CryptoJacking: A Technique Used By Hackers To Mine Cryptocurrencies

CryptoJacking

CryptoJacking: A Technique Used By Hackers To Mine Cryptocurrencies




 

[Update] CryptoJacking is the top Cybersecurity threat for mining cryptocurrencies in 2018. According to McAfee report, it grows approx 630 percent in the first quarter of 2018. The security researchers also found that, the fake Adobe Flash updates to push mining the cryptocurrencies through Malware.

As we all know Cryptocurrencies boom is on rise. In just few months, many cryptocurrencies have reached their all time high and given a hefty returns to their investors. So some of the Hackers are now finding ways to capitalizing these crypto coins by stealing it from user’s wallets. CryptoJacking is the process of using your computer silently to mine cryptocurrencies.

It’s quite similar to Ransomware. In Ransomware, your computer device infects through a file extension. But in Cryptojacking it infects your computer through a browser.

As we all know many Cryptocurrencies are Mineable. So Cybercriminals are using your computer to mine Cryptocurrency. Hackers are also trying to do some phishing via email by sending you a malicious link in the email that silently execute cryptomining code in your computer background. And by hijacking the website they could even insert malicious code in the victim’s browser.

CryptoJackers are now approaching Ad companies to insert malicious ad code to display it to a wide number of users.

CoinHive is the company which developed the script for Cryptojacking as a revenue alternative.

How does it Work?

  • CryptoJackers are using JavaScript on a web-page to mine crypto coins.
  • In browser mining, there is no need to install any software. They are just required to visit that particular website.
  • There is no way to detect malicious link immediately, because it does not affect website performance.
  • It runs silently.

CryptoJacking is on Rise





Last November, Adguard reported a 31 percent growth rate for in-browser cryptojacking. Its research shows 33,000 websites are running crypto mining scripts. Adguard estimated that those site had a billion combined monthly visitors.
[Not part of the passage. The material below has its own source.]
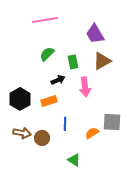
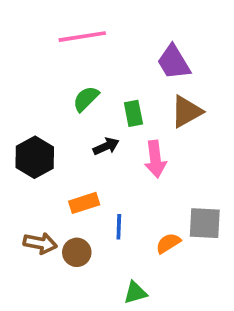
black hexagon: (20, 99) -> (35, 157), moved
orange rectangle: (49, 101) -> (84, 203), moved
green triangle: (74, 160) -> (135, 293), turned -48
This February, The Bad Packet Report found 34,474 sites running Coinhive, the most popular JavaScript miner that is also used for legitimate crypto mining activity.

“Crypto mining is in its infancy. There’s a lot of room for growth and evolution,” says Marc Laliberte, threat analyst at network security solutions provider WatchGuard Technologies. He notes that Coinhive is easy to deploy and generated $300 thousand in its first month. “It’s grown quite a bit since then. It’s really easy money.”

How to detect CryptoJacking?

There are some basic ways to detect cryptojacking in your Computer:

  • If your computer is running very slow and giving poor performance.
  • If CPU is heating excessively.
  • We can also detect it via Network Monitoring tools.
  • There are many artificial intelligence companies which analyzes network data to detect CryptoJacking.

According to report CryptoJacking attacks in UK have surged by 1200 percent in just few months. Earlier in Feburary, Information Commissioner’s office attacked by cybercriminals after insert a crypto mining scripts into a browser plugin.

More than 1400 currencies have existence in the crypto market. A privacy focuses cryptocurrency called Monero is commonly mined by Cryptojackers.

Recently Tesla was hacked for CryptoJacking, there are many open source plugins that allow without a password.

How can we Protect?

  • Install Ad blocker and Cryptomining Protection Extensions in your Browser.
  • In Chrome, there is a popular protection extension called No Coin to block Coinhive mining.
  • Ad blocker plus has capability to detect cryptomining scripts.
  • Always Keep your computer and browser updated.
  • Use AntiRansomware protection tools along with your Antivirus.